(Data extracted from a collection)
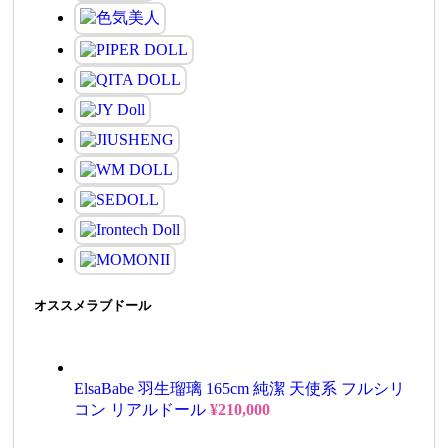
オススメラブドール
ElsaBabe 羽生瑠璃 165cm 純潔 天使系 フルシリ
コン リアルドール
¥
210,000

- What the task requires: Can the entries above be repeated exactly, without their pictures?

- Solution to the exercise:
オススメラブドール
ElsaBabe 羽生瑠璃 165cm 純潔 天使系 フルシリ
コン リアルドール
¥
210,000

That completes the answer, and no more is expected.